2010 Annual Report
1a.Objectives (from AD-416)
Develop proteomic profiles of immune cells during the acute and chronic stages of mastitis and under different physiologic conditions known to be associated with immune suppression, such as parturition or nutritional imbalances. Identify proteins that are up- or down-regulated during these immunosuppressive states. Initiate studies into the function of these differentially regulated proteins.
Develop proteome profiles of mastitis-causing bacteria isolated from in vivo conditions and in bacteria grown in vitro or in lab counterparts that are not considered highly virulent. Identify proteins that are up- or down-regulated across bacteria studied in each ecological state and initiate studies into the role these differentially regulated proteins play in the establishment of chronic infection of the mammary gland.
Studies of immunomodulators to test their effectiveness at preventing disease by imposing them on a controlled reproducible mastitis challenge model. In the course of these studies we will discover and develop immunological reagents for the bovine and relevant wildlife animal species that will facilitate the discovery of innovative immunointervention strategies.
1b.Approach (from AD-416)
The approach to this research project is through experimentation discover new insights into the mechanisms of how the bovine dairy cow immune system fights diseases. Failure of the dairy cow immune system results in numerous diseases, of which mastitis is the predominate disease resulting in an economic burden to the industry. Our research will investigate the host immune system – pathogen interaction with the goal of enhancing immune function. To accomplish this goal we will study how immune system functions are affected by nutritional status. We will also study a newly described immune system function in the context of the dairy cow. In addition, we will investigate how pathogenic bacteria adapt to the in vivo environment and escape immune clearance. Finally, we will add to the large animal immunological reagent toolbox, to aid in study of immunological questions in dairy animals for the entire research community.
Mastitis is the most common disease that affects the dairy industry and is of prime economic impact to the producer. Our work is designed to better understand the basic mechanisms of the immune response to this disease and how we can help the dairy farmer better protect their herds. We have determined that vitamin D can affect bovine immune cell gene expression. However, unlike human immune cells, the affect of vitamin D on bovine immune cells may affect signaling mechanisms more than pathogen killing mechanisms. The first paper that links vitamin D to gene expression in bovine immune cells was published this year. In addition, we have submitted a second paper that demonstrates the up-regulation of the vitamin D pathway in immune cells isolated from milk from cows with clinical mastitis. We are also working on demonstrating the role of vitamin D in the adaptive immune system, elucidating the complex interaction between vitamin D usage by the innate immune system and the adaptive immune system.
Determination of the role of vitamin D in an infected mammary gland. ARS researchers at Ames, Iowa, have shown that vitamin D influences gene expression in bovine immune cells. We wanted to demonstrate the role of vitamin D in vivo during an infection, to determine vitamin D’s role in clearance of a pathogen. We have identified the specific immune cell type that expresses the enzyme that activates the precursor vitamin D. Cells of the monocyte lineage were shown to express ribonucleic acid for this important enzyme as well as having other genes with immunological functions upregulated. Determination of the proteins necessary for bacteria growth in milk could lead to rational therapeutics specific for environmental causes of mastitis in dairy cows.

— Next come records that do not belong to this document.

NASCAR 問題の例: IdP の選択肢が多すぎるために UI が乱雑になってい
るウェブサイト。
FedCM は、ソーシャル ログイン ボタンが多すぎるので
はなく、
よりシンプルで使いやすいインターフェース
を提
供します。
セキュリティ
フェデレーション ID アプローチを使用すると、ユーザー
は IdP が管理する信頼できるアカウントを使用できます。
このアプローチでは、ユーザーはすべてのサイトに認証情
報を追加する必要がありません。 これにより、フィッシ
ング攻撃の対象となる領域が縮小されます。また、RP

Effect of vitamin D on bovine immune function. Human immune cells can convert vitamin D into a form that is able to alter gene expression and some of these genes are involved in antibacterial processes and can affect the ability of immune cells to kill bacteria. ARS researchers at Ames, Iowa, wished to determine if bovine immune cells could convert vitamin D into a form that will alter gene expression in bovine immune cells. The goal of this work is to determine the role of vitamin D in the health and well-being of a dairy cow and to determine that level of vitamin D necessary for full immune cell function. We have determined that bovine immune cells do convert vitamin D into a form that changes gene expression in the cells. This has been accomplished by using molecular biology techniques that allow us to determine that a number of genes that are affected by vitamin D and a number of genes that are not. In contrast to humans, none of the bovine genes that generate small antibacterial proteins are affected by vitamin D concentration, which may be an important difference between human and bovine innate immune function. This work has been published in the top dairy science journal. Better understanding of the basic functions of the immune system of the cow will help us to develop therapeutics to solve disease problems common to the dairy industry. This research may also give farmers information about how much supplementation of their animal feed is necessary for a fully functional immune system in cows.

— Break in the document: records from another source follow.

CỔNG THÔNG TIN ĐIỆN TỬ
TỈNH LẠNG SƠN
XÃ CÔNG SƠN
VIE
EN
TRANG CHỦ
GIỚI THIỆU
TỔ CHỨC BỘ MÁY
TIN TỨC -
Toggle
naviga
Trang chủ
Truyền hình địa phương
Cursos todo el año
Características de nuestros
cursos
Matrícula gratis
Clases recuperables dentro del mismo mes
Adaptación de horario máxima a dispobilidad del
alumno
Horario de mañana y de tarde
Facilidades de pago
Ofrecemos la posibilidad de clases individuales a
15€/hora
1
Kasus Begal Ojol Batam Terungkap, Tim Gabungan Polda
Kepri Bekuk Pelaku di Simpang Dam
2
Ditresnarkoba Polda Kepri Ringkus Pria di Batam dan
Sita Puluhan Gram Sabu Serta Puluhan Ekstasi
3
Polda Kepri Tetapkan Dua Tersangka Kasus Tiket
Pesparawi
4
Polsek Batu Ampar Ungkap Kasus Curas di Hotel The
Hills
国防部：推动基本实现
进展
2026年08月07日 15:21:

Nelson, C.D., Reinhardt, T.A., Thacker, T.C., Beitz, D.C., Lippolis, J.D. 2010. Modulation of the Bovine Innate Immune Response by Production of 1alpha,25-Dihydroxyvitamin D3 in Bovine Monocytes. Journal of Dairy Science. 93(3):1041-1049.
Reinhardt, T.A., Lippolis, J.D., Mccluskey, B.J., Goff, J.P., Horst, R.L. 2011. Prevalence of Subclinical Hypocalcemia in Dairy Herds. The Veterinary Journal. 188:122-124.